Overprescribing for Medicaid kids sparked by behavioral health provider shortage
The CMS has revealed that physicians may be overprescribing psychotherapeutic medication to children on Medicaid or CHIP, which may be due to inadequate access to behavioral health specialists.
The U.S. is experiencing a shortage of child psychiatrists, and many don't accept Medicaid, according to a new study from the CMS' Center for Medicare and Medicaid Innovation released in the April edition of the Journal of Behavioral Health Services & Research.
"Many children may be receiving treatment from practitioners who lack sufficient expertise to manage drug therapy effectively," the study said. "Medications may be over prescribed when concurrent behavioral health therapies are not available or are underutilized."
Innovation Center researchers reviewed Medicaid administrative data that tracked diagnoses, prescription drug fills, and payment data from 2006 to 2009, the last year there is comparable nationwide data.
During that time period, the number of Medicaid and CHIP beneficiaries diagnosed with disruptive behavior disorders such as attention-deficit disorder, oppositional defiant disorder or conduct disorder increased 24.5%. But the overall increase in pediatric Medicaid and Children's Health Insurance Program enrollment was only 8.8% during that same period.
All in all, 24.9 million prescriptions were filled in 2009 for children diagnosed with disruptive behavior disorders, costing Medicaid $2 billion. That was up nearly 28% from 19.5 million prescriptions for $1.62 billion in 2006.
Psychotherapeutic drug claims represented 30% to 40% of prescription claims, but over half of prescription costs of all drug claims for children in Medicaid and CHIP.
The Innovation Center expressed significant concerns over the trends it saw in kids under 6; drug treatment is not recommended as a first-line treatment for most behavior disorders in this age range. Still, psychotherapeutic drugs represented 16.5% of total prescriptions filled for children age 5 and younger in 2006, accounting for 30% of their Medicaid prescription payments in 2006 and 28.1% in 2009.
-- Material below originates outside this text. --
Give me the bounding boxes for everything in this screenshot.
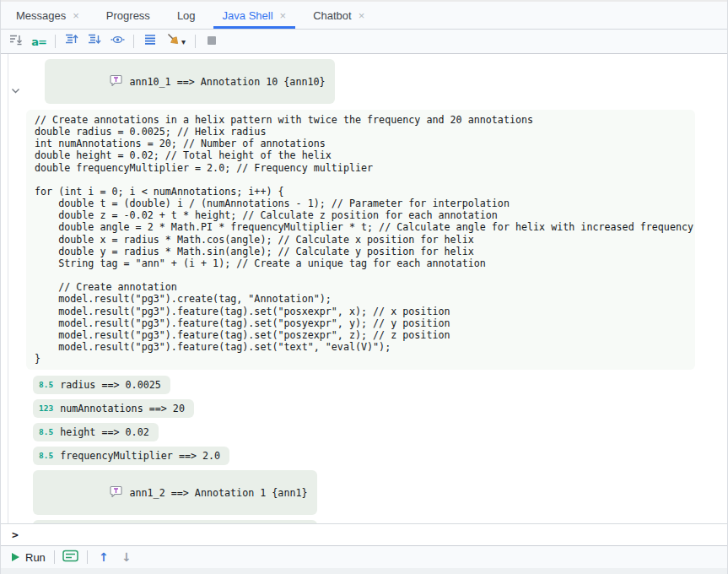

"The high proportion of psychotherapeutic drug use and costs related to (behavioral disorder) treatment is of special concern if drugs are prescribed inappropriately or in lieu of other services, especially for younger children," the study said.
Researchers say the results should spur reform efforts to address prescribing trends.
One possibility would be to increase Medicaid pay rates for child psychiatrists. Currently, they receive approximately $75 per session on average, according to Dr. Christopher Bellonci, chief medical officer at Judge Baker Children's Center in Boston.
Research has shown children with behavioral problems benefit from therapy that focuses on teaching kids and their parents skills to manage disruptive behavior. The therapy only lasts for a few sessions, versus traditional psychotherapy, so Medicaid wouldn't be facing long-term costs for children, Bellonci said. However, behavioral health specialists trained in these methods often don't accept Medicaid because the sessions can cost around $200.
"The concern with medication is that they don't teach skills, and to continue to benefit from them you have to stay on them," Bellonci said. "The issue is the longer you're on some of these medications, the greater risk of side effects."
Bellonci said those side effects can include extreme weight loss or gain, and the latter puts kids at greater risk of diabetes and heart disease.
The CMS could also address the trend by paying for doctor visits that let a pediatrician work with parents to mitigate disruptive behaviors before a child's condition progresses to a point that medication is needed, according to Dr. Cori Meredith Green, a pediatrician at Weill Cornell Medicine.
"Primary-care clinicians need to take on some of the care for children with mental and behavioral health problems due to a shortage of specialists," Green said.